Canonicalize
A core LVG technique is to "uninflect" input terms to their base form. This process occasionally results in two or more legitimate uninflected forms for the same inflected input.
For example, left uninflects to both left and leave reflecting its ambiguity as an adjective or verb. A technique to manage this ambiguity produces only one "canonical" base form for any given input term. The process of canonicalization pre-computes all uninflected forms and then arranges these into classes composed of terms that could be expanded to the same inflected form. The canonical form is an arbitrarily chosen member of this class and represents all the members of the class.
For example, the terms left, leave, and leaf are all included in one such class, and the canonical form is leaf, the shortest member of the class first and then by alphabetically order.

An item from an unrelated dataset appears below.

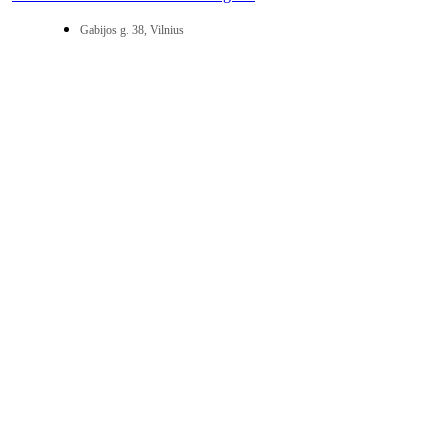
Gabijos g. 38, Vilnius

Additionally, the member of the class is chosen to be a form from the lexicon and pure ASCII if possible. This is an attempt to limit the number of word fragments that show up as canonical representations of the class of terms.
In addition, same canonical forms are returned for spelling variants by using citation form. For example, "analog" and "analogue" have same canonical form of "analog". There is always only one record from the result of this flow component.
A set of numbers is returned on the additional information output field when the -m option is specified. These numbers are the numeric form of the canonical forms. Please refer to canonical form design documents for details.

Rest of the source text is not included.